Letting a Bridesmaid Go: Part I

by admin on September 14, 2011 in Bridal Party with No Comments


It is one of the strangest things to think that a friend close enough to be a maid of honor or bridesmaid would need to be demoted from duty before your wedding.  Tragic, really.  But it happens, which makes it worth talking about.  In my circle of acquaintances alone, I know of two brides who have grieved this loss during their wedding planning.

Why would this ever happen? What do you do?  How can you prevent this? 

I’m no expert in psychology, but in the two cases I know of, both were a result of co-depedency.  Two friends—best friends—who spend so much time with each other, who are on the same wave length, who are in the thick of life’s adventure together, can miss the reality that one of both of them find their worth and purpose in their friendship with the other. 

If this is the case, then when the bride begins detaching from the best friend and attaching to her fiancé, the friend often can’t cope and will begin to recoil or lash out in response.  Call it jealousy, call it abandonment, call it a loss of identity, call it whatever you will.  It is such a deep wound on one or both ends that it seems irreparable and often times is dismissed as such.

This is just one scenario, but there are as many more as there are broken people. 
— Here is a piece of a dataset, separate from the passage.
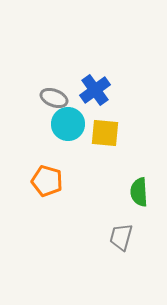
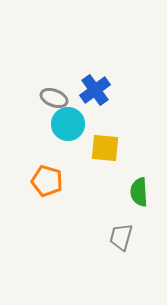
yellow square: moved 15 px down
Your bridesmaid might be authentically happy for you and wishes she could be present and celebratory throughout your wedding season but can’t because she is dealing with major stress or tragedy in her own life.  She might be acting distant, distraught, or even disrespectful because she is so overwhelmed by fear, pain, or grief in her life apart from you. 

Your wedding might reopen a wound that has never healed.  It might be another drain on resources that she already feels depleted in.  Or it might simply be hours in her day that she doesn’t have because of the unexpected demands that have already claimed her time. 
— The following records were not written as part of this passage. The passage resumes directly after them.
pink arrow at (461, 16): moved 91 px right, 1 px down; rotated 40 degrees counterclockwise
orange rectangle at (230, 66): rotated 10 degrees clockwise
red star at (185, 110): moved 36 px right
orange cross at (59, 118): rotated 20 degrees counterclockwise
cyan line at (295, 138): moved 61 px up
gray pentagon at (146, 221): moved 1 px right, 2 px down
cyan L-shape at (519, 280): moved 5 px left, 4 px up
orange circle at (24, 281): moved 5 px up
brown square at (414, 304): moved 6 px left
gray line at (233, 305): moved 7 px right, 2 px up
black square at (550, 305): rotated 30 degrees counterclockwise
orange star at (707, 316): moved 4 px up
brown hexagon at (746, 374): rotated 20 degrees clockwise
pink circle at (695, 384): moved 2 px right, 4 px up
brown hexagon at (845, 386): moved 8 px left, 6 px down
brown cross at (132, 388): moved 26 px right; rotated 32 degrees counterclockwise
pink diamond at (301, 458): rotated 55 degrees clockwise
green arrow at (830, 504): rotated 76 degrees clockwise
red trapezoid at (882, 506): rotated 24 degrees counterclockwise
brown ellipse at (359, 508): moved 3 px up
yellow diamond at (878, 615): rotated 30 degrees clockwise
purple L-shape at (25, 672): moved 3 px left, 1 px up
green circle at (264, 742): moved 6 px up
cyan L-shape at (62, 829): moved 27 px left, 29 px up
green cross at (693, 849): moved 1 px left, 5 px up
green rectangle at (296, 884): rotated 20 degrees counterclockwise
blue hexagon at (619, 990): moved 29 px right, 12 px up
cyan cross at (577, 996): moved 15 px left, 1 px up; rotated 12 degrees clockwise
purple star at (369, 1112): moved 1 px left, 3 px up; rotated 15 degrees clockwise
For her sake especially, she might need to be released from your wedding party.  Not because she is angry at you or is being a bad friend, but because she needs permission from you to tend to the emergency in her own life and honestly cannot fulfill the vows of a bridesmaid that she had hoped to.

Probably the most difficult scenario of a broken-off bridesmaid is when the bride is the culprit.  I applaud the bridesmaid who is close enough to a bride to lovingly hold her accountable in bridezilla acts rather than just putting up with it.  Whether the bridesmaid chooses to abdicate or the bride asks her to take her opinions elsewhere, if the bride doesn’t not want to hear truth or acknowledge it, what outcome is left but a rift between friends. 

This is the scenario that is easiest to salvage in the sense that the bride is a direct influence on the situation.  It is the hardest, however, because no bride (no person, for that matter) enjoys criticism, especially in a season that is “all about her” and that should be so joyous.

Again, these three scenarios are not comprehensive of all reasons why a bride might have to let a bridesmaid go, but they represent three of the most common.